What to do | Could you please retype the records exactly, minus their pictures?

Dataset records |
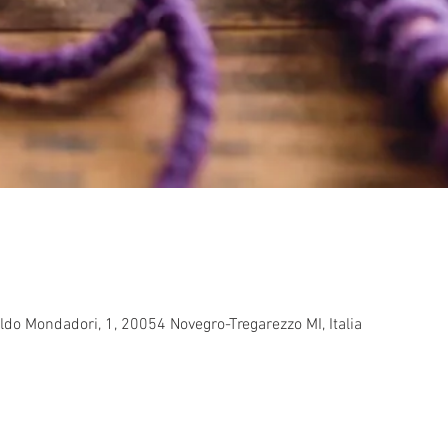
ldo Mondadori, 1, 20054 Novegro-Tregarezzo MI, Italia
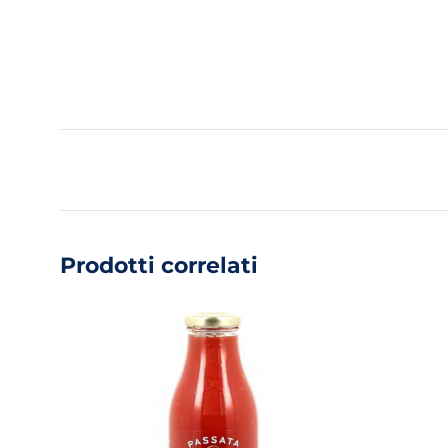
Prodotti correlati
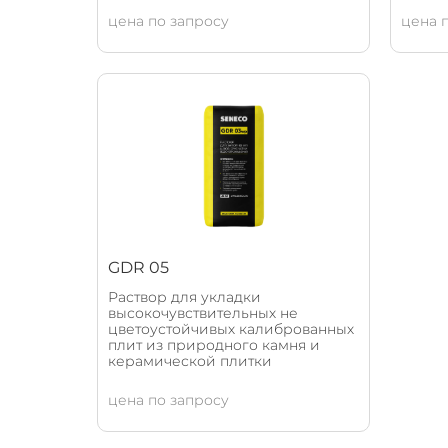
цена по запросу
цена 
GDR 05
Раствор для укладки
высокочувствительных не
цветоустойчивых калиброванных
плит из природного камня и
керамической плитки
цена по запросу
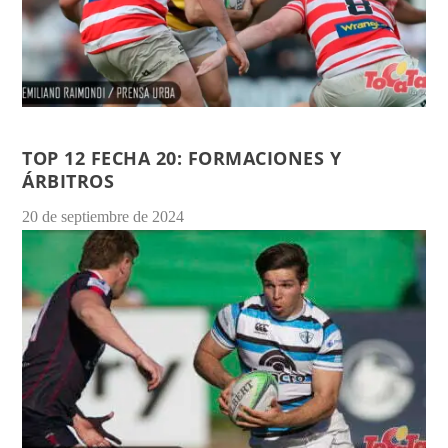
TOP 12 FECHA 20: FORMACIONES Y
ÁRBITROS
20 de septiembre de 2024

Task answer |
ldo Mondadori, 1, 20054 Novegro-Tregarezzo MI, Italia
Prodotti correlati
цена по запросу
цена 
GDR 05
Раствор для укладки
высокочувствительных не
цветоустойчивых калиброванных
плит из природного камня и
керамической плитки
цена по запросу
TOP 12 FECHA 20: FORMACIONES Y
ÁRBITROS
20 de septiembre de 2024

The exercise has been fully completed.